Disclaimer: "La Pecera de Eva" y sus personajes no me pertenecen ni yo saco ningún beneficio económico de usarlos en este relato.

Parejas: "Lesther" (Leo x Esther).

Esther no había conocido a Leo antes del accidente.

Por supuesto que sabia quien era. Todo el mundo sabia quien era. Por supuesto que lo había visto paseándose por los pasillos del instituto como si fuera el rey de aquel pequeño universo que era el Unamuno. El guaperas de Leo. El grandullón de Leo. El que hacia que todas las chicas bajasen la mirada cuando pasaba al lado de ellas y se rieran como las estúpidas e insulsas crías de quince años que eran. Esther podía admitir que ella había sentido como le saltaban los colores cada vez que su mirada se cruzaba con la de aquel gigante de piel morena que parecía sembrar el caos allá donde iba.

Sabia todo lo que se decía de el. Que una vez le había sacado una navaja al profesor de su clase de gimnasia. Que trapicheaba con droga en su barrio, incluso a pesar de que su padre fuese policía. Sabia que se había fugado casi un mes de casa, y que nadie sabia que había sido de el en ese tiempo. Sabia que había estado unas semanas en un centro de menores. Y que al volver, no había sido el mismo... Esther muchas veces hubiera querido preguntarle que fue lo que ocurrió, pero por desgracia o por suerte, para cuando pudo hacerlo Leo ya no lo recordaba. Y quizás hubiera sido mejor así.

Esther en la vida podría haberse visto saliendo con alguien como el. Su padre no lo hubiera aprobado. Y ella, seguramente, tampoco. No se veía con un delincuente juvenil, un año mayor que ella... daba igual que la chaqueta de cuero que llevaba le marcase esos increíbles hombros que tenia cada vez que andaba. Pero la realidad da muchas vueltas. Eso la pequeña Esther lo sabe muy bien.

Ahora ya no le sorprende devorar la boca de Leo mientras este la abraza y la presiona contra la pared del pasillo...ni sentarse sobre sus rodillas en un banco del parque y que el entierre su cabeza en el cuello de ella y aspirar el aroma de su pelo, y sentirse como la chica mas dichosa del mundo. Hay una parte de su mente que le dice que son las drogas las que hacen que se encuentre así. Pero Esther no le hace caso...tan solo se limita a mirar a los ojos marrones del gigante y sonreir mientras sus labios y los de ella se encuentran.
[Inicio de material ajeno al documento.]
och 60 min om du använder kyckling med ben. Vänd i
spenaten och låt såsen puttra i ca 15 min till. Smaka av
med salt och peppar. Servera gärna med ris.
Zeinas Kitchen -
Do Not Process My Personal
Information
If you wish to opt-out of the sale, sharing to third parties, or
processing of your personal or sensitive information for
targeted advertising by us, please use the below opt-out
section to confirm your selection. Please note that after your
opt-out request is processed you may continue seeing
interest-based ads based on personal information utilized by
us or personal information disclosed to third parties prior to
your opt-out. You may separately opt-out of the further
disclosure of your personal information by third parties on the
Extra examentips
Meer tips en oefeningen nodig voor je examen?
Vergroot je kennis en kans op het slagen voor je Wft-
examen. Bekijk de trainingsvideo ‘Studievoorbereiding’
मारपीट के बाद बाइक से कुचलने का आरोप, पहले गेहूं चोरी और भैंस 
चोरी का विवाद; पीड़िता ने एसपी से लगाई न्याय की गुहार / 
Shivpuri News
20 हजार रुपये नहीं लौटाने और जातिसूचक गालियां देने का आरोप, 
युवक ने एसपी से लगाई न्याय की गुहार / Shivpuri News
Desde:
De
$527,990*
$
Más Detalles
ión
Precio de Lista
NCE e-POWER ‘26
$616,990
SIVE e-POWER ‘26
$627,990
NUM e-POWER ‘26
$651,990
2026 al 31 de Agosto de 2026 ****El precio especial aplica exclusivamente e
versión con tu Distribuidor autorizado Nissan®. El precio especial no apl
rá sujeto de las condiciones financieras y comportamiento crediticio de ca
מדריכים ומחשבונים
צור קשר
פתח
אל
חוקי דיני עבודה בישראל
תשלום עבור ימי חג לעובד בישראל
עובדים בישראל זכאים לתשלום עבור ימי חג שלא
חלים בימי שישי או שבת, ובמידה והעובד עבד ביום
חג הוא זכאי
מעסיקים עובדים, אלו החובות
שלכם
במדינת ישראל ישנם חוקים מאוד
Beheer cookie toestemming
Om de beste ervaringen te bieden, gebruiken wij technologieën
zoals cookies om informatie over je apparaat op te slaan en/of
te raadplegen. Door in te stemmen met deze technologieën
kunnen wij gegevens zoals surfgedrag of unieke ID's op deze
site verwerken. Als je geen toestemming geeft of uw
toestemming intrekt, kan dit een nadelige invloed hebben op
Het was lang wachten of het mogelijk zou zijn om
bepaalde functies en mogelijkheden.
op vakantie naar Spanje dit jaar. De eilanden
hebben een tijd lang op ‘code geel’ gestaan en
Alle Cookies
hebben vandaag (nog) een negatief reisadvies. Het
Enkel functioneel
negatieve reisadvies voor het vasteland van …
Es un día como cualquier otro...están apoyados contra la pared, justo a la salida del instituto. Las clases acaban de terminar. Esther ve a todo el mundo yéndose. Saluda a Eva con una leve inclinación de cabeza cuando la ve aparecer. La psicóloga responde con un guiño de ojos y una sonrisa de complicidad al verlos a los dos. De vez en cuando algún chico o chica vuelve la cabeza y los mira con una ligera extrañeza, preguntándose como dos personas tan diferentes como una princesita de cuento de hadas y un gigante que trapichea drogas han acabado juntos.

Leo interrumpe el beso que le esta dando, y durante un momento no dice nada...tan solo sus ojos se pierden en los de ella, y ella sabe en ese momento lo que el le va a decir. No quiere oírlo, pero no le queda otro remedio:

"No necesitas esa mierda..."

La mano de Esther desciende hacia su bolso, y durante un breve momento, por su cabeza cruza un destello de enfado...pero sabe que no puede enfadarse de el. Esther no había conocido a Leo antes del accidente. Pero lo conoce ahora y sabe que es un buen hombre. Y uno no se vuelve bueno de la noche a la mañana, medie un coche o medien veinte.

La decepción de su rostro desaparece tan pronto como vino.

Tiraría las pastillas en cuanto llegase a casa.